*** Data for this task Section Begins ***
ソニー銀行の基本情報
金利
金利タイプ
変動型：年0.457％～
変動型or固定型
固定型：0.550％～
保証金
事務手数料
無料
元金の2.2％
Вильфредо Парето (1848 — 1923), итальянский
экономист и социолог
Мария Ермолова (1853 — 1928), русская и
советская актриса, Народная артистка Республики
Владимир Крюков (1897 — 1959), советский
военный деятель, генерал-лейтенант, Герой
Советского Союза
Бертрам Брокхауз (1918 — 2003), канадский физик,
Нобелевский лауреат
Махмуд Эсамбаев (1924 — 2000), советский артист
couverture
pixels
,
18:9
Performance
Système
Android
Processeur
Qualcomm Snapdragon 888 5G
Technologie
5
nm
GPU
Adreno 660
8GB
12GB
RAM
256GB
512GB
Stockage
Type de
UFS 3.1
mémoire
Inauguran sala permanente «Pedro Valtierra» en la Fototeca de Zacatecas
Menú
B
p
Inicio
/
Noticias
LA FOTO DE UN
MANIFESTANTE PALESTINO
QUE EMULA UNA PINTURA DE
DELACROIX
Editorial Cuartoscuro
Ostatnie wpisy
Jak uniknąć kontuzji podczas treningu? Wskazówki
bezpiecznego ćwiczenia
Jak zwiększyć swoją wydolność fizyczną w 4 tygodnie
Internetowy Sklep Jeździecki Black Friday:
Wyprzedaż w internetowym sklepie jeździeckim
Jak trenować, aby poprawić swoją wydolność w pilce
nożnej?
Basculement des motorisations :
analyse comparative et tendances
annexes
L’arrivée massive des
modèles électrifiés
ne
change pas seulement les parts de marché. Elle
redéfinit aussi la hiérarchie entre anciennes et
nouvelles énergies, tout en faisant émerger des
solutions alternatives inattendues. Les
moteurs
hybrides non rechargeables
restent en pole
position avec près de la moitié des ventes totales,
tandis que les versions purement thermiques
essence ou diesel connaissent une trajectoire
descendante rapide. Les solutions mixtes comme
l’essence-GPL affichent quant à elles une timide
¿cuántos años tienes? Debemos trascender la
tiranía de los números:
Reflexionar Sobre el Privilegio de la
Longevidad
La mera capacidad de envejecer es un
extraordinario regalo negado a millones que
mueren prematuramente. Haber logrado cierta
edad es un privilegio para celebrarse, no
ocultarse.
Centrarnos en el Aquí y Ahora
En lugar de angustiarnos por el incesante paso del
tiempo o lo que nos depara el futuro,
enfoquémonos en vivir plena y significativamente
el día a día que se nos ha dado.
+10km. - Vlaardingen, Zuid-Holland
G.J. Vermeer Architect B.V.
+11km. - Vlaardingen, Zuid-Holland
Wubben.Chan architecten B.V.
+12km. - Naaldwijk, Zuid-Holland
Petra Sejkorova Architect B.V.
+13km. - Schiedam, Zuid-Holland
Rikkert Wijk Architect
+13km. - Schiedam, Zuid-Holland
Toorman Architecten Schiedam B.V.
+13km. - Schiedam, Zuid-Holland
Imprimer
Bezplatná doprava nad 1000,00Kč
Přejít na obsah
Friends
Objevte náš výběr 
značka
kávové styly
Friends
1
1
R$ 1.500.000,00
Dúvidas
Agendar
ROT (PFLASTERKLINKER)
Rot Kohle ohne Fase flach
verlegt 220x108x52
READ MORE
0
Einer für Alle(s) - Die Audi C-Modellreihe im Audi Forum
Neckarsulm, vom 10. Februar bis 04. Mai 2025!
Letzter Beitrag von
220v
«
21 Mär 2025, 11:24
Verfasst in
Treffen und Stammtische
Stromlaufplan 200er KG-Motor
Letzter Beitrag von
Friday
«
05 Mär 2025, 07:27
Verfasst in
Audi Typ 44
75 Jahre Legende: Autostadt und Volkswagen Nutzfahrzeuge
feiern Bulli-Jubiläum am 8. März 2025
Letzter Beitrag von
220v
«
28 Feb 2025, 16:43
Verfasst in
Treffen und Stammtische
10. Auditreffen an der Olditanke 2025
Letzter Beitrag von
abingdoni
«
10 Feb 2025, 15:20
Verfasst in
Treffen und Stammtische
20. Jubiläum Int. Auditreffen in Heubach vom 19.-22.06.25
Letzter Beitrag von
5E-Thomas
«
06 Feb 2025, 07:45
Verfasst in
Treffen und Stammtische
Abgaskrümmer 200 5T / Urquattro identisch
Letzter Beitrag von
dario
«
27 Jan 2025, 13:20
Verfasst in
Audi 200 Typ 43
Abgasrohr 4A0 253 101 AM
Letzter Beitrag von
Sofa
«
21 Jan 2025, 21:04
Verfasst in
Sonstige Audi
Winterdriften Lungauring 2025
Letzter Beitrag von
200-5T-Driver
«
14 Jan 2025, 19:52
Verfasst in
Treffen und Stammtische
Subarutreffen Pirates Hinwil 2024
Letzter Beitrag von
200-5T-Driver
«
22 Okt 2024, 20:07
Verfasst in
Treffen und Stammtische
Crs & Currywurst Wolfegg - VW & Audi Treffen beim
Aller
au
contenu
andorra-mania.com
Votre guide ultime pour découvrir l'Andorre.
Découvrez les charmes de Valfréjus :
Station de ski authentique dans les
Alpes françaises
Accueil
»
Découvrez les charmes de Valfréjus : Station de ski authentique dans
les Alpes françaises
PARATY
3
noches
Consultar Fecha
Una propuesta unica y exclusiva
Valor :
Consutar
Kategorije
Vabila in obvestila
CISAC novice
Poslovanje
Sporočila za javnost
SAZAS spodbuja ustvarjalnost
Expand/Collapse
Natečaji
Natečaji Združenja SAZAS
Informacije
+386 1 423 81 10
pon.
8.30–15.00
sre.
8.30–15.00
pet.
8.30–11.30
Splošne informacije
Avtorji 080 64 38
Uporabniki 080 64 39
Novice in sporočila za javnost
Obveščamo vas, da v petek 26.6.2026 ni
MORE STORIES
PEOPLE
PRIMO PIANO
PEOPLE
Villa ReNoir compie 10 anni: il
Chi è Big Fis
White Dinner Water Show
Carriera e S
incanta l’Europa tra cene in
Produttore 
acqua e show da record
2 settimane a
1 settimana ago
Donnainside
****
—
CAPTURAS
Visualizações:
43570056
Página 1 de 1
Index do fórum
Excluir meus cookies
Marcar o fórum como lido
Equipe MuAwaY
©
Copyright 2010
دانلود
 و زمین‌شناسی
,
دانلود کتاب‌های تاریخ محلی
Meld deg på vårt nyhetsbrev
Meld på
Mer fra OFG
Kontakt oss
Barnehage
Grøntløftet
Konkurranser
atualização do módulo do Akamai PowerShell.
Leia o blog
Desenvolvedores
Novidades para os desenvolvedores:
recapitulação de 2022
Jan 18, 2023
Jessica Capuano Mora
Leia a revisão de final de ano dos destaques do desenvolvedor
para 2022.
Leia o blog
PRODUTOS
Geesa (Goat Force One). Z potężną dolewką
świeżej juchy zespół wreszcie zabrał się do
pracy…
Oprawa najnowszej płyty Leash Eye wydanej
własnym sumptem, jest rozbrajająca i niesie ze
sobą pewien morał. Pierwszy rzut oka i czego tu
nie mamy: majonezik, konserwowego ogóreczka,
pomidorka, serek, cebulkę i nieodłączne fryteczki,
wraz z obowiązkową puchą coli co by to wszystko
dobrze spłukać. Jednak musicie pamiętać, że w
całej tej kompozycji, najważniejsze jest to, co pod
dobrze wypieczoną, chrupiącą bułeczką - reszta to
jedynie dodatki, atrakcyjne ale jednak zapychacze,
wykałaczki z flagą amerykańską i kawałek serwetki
*** Data for this task Section Ends ***
What you should do: Above are the records; repeat exactly the lines from the one holding "Qualcomm Snapdragon 888 5G" down to the one holding "Centrarnos en el Aquí y Ahora", end lines included.

Answer to this task:
Qualcomm Snapdragon 888 5G
Technologie
5
nm
GPU
Adreno 660
8GB
12GB
RAM
256GB
512GB
Stockage
Type de
UFS 3.1
mémoire
Inauguran sala permanente «Pedro Valtierra» en la Fototeca de Zacatecas
Menú
B
p
Inicio
/
Noticias
LA FOTO DE UN
MANIFESTANTE PALESTINO
QUE EMULA UNA PINTURA DE
DELACROIX
Editorial Cuartoscuro
Ostatnie wpisy
Jak uniknąć kontuzji podczas treningu? Wskazówki
bezpiecznego ćwiczenia
Jak zwiększyć swoją wydolność fizyczną w 4 tygodnie
Internetowy Sklep Jeździecki Black Friday:
Wyprzedaż w internetowym sklepie jeździeckim
Jak trenować, aby poprawić swoją wydolność w pilce
nożnej?
Basculement des motorisations :
analyse comparative et tendances
annexes
L’arrivée massive des
modèles électrifiés
ne
change pas seulement les parts de marché. Elle
redéfinit aussi la hiérarchie entre anciennes et
nouvelles énergies, tout en faisant émerger des
solutions alternatives inattendues. Les
moteurs
hybrides non rechargeables
restent en pole
position avec près de la moitié des ventes totales,
tandis que les versions purement thermiques
essence ou diesel connaissent une trajectoire
descendante rapide. Les solutions mixtes comme
l’essence-GPL affichent quant à elles une timide
¿cuántos años tienes? Debemos trascender la
tiranía de los números:
Reflexionar Sobre el Privilegio de la
Longevidad
La mera capacidad de envejecer es un
extraordinario regalo negado a millones que
mueren prematuramente. Haber logrado cierta
edad es un privilegio para celebrarse, no
ocultarse.
Centrarnos en el Aquí y Ahora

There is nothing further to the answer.